[Start of Attachment]

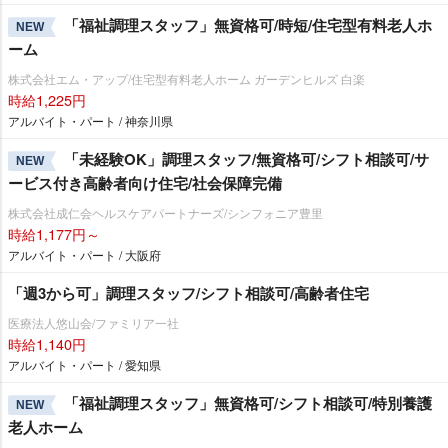
「福祉調理スタッフ」無資格可/時短/住宅型有料老人ホ
NEW
ーム
株式会社エム・アップ/住宅型有料老人ホーム ガーデンヒルズ 白楽
時給1,225円
アルバイト・パート / 神奈川県
「未経験OK」調理スタッフ/無資格可/シフト相談可/サ
NEW
ービス付き高齢者向け住宅/社会保障完備
株式会社成仁会ヘルスケアパートナーズ/シンフォニア豊里
時給1,177円～
アルバイト・パート / 大阪府
「週3から可」調理スタッフ/シフト相談可/高齢者住宅
医療法人悠山会/ファミリア一社
時給1,140円
アルバイト・パート / 愛知県
「福祉調理スタッフ」無資格可/シフト相談可/特別養護
NEW
老人ホーム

[End of Attachment]

- What to work on
Would you please retype the material above exactly and leave out each picture?

- Result
「福祉調理スタッフ」無資格可/時短/住宅型有料老人ホ
NEW
ーム
株式会社エム・アップ/住宅型有料老人ホーム ガーデンヒルズ 白楽
時給1,225円
アルバイト・パート / 神奈川県
「未経験OK」調理スタッフ/無資格可/シフト相談可/サ
NEW
ービス付き高齢者向け住宅/社会保障完備
株式会社成仁会ヘルスケアパートナーズ/シンフォニア豊里
時給1,177円～
アルバイト・パート / 大阪府
「週3から可」調理スタッフ/シフト相談可/高齢者住宅
医療法人悠山会/ファミリア一社
時給1,140円
アルバイト・パート / 愛知県
「福祉調理スタッフ」無資格可/シフト相談可/特別養護
NEW
老人ホーム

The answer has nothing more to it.